Our industry has spent the past 7-8 years proclaiming the need for better integration of Dev and Ops to improve flow and quality. Despite this work — or perhaps because of it — there is a new rift forming between Dev and Ops.
Once upon a time, Developers had to be convinced that they should even care about operational concerns. But now, here we are in the middle of 2018, and there is a growing segment of Devs who proclaim that Ops is a thing of the past, won't exist in the future, and good riddance. "Ops is dead." "Containers and Serverless make Ops unnecessary." "Just give us a login and get out of our way."
Of course — like everything else in our industry — the tooling, the tasks, the organizational boundaries, and even the name of Operations are changing. But these assertions about the demise of Operations as a distinct craft and professional role are unrealistic and somewhat naive.
No one can predict the future, so what am I basing this on? History and experience. I've spent the past ten years in a diverse mix of enterprises (from web-scale hotshots to lumbering global enterprises) to see what Operations does and why it will survive any shift in platforms and skills or reorganization.
However, I'm aware that it is difficult in our industry to argue about the future when your position is seen as pouring reality on the hype.
My view that "Operations isn't going anywhere, nor do you really want it to" often gets me characterized as a buzzkill hanging on to the past.
So, I've started a list of reasons why the impending demise of Ops is greatly exaggerated -- and probably the opposite is true. This list isn't exhaustive, but I think it's a good start.
1. Abstractions are leaky (and so are Ops abstractions)
I give credit to Cindy Sridharan for pointing this out in her excellent article, "Everyone is not Ops." In Cindy's argument that Ops is a varied and necessary field, she brings in Joel Spolsky's famous point that all non-trivial abstractions are leaky. The fact that all abstractions leak means that to expertly use them you are going to have to know the details about what goes on beneath the abstraction.
Cindy points out that operations tools, platforms, and automation are abstractions on top of a broad set of technologies. These are non-trivial; these will leak.
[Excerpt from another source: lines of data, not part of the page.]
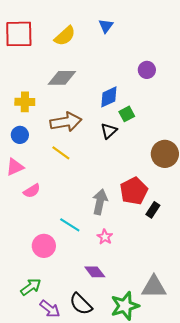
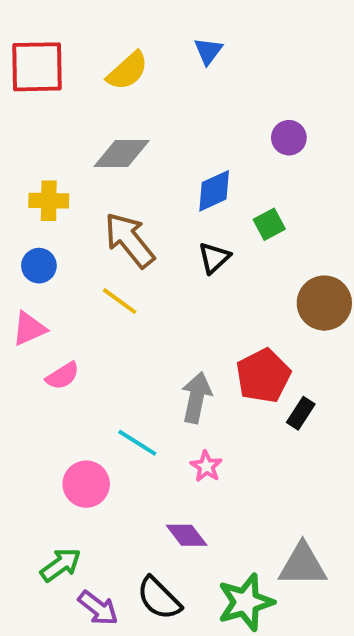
green square: (127, 114) -> (269, 224), moved
brown arrow: (66, 122) -> (129, 240), turned -120

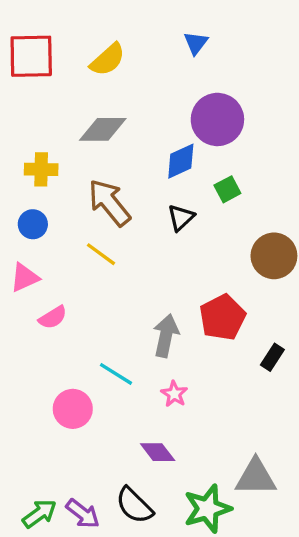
blue triangle: (208, 51) -> (196, 43), moved
purple circle: (289, 138) -> (217, 119), moved, size x1.8
black rectangle: (301, 413) -> (272, 357), moved
green arrow: (61, 565) -> (39, 514), moved

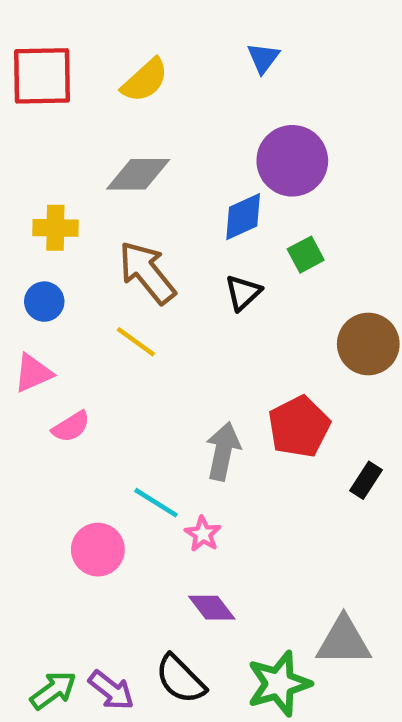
pink star: (174, 394) -> (203, 534), moved

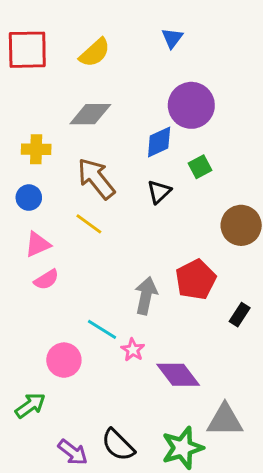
pink triangle: (33, 373) -> (38, 244), moved
purple diamond: (212, 608) -> (178, 375), moved, size x1.4
green arrow: (53, 690) -> (30, 405), moved

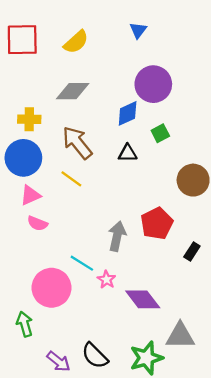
black triangle: (159, 192) -> (128, 153), turned 42
blue circle: (29, 198) -> (23, 158), size x1.8
pink semicircle: (46, 280) -> (37, 223), turned 54
pink circle: (64, 360) -> (51, 288), size x1.4
green arrow: (30, 405) -> (25, 324), turned -70

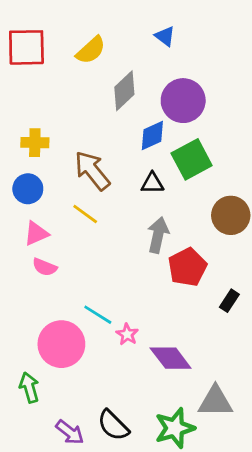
blue triangle: (138, 30) -> (165, 36), turned -30
gray diamond: (73, 91) -> (124, 91), moved, turned -44
green square: (160, 133) -> (192, 159), size x1.8
blue circle: (23, 158) -> (28, 189), size x0.7
gray arrow: (117, 236) -> (158, 235), moved

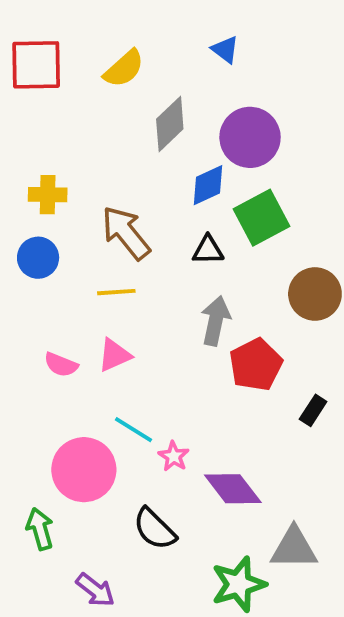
yellow line: (85, 214) -> (116, 292), turned -40
pink triangle: (36, 234) -> (114, 355), moved
black semicircle: (113, 425) -> (155, 529), moved

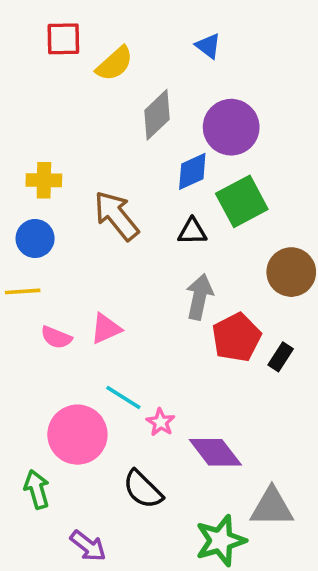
red square: (36, 65) -> (63, 39), moved, size x0.7
yellow line: (116, 292) -> (23, 291), moved
black rectangle: (313, 410) -> (281, 357), moved

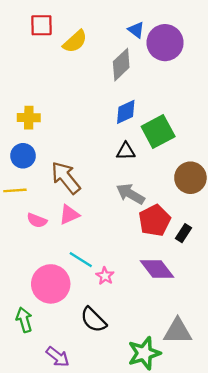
gray diamond: (157, 115) -> (121, 65), moved
purple circle: (231, 127) -> (165, 43), moved
brown arrow: (116, 216) -> (66, 178), moved
gray arrow: (199, 297) -> (130, 194), turned -72
purple diamond: (215, 452) -> (157, 269), moved

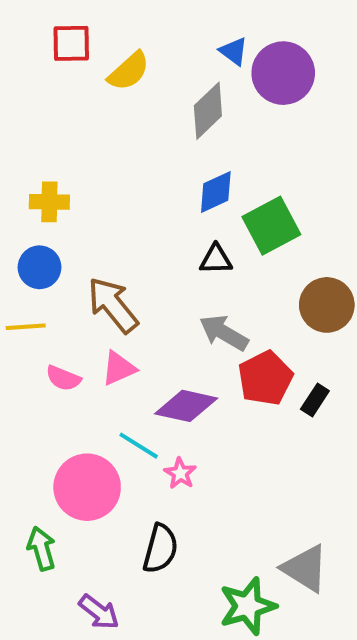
purple diamond: (157, 269) -> (186, 406), moved, turned -40
black semicircle: (93, 320) -> (160, 549), turned -120
gray triangle: (178, 331) -> (305, 568), turned 32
Operations professionals are the experts who will understand the nuances and wrestle with the complexity beneath the abstractions so that their developer colleagues can be productive.
In any organization of significant size, the scale and complexity of these operational concerns require specialists (no matter if the abstraction is made in-house, or externally by a cloud provider).
2. Serverless doesn't get rid of Operations; it just makes it look different.
Building on the theme of leaky abstractions, Patrick Debois' ongoing self-examination of his use of cloud-native services and serverless platforms is eye-opening.
Patrick, the person who coined the term "DevOps" and kicked off the movement, has been tweeting and speaking about his experiences building and running a significant business using mostly serverless technologies in the cloud.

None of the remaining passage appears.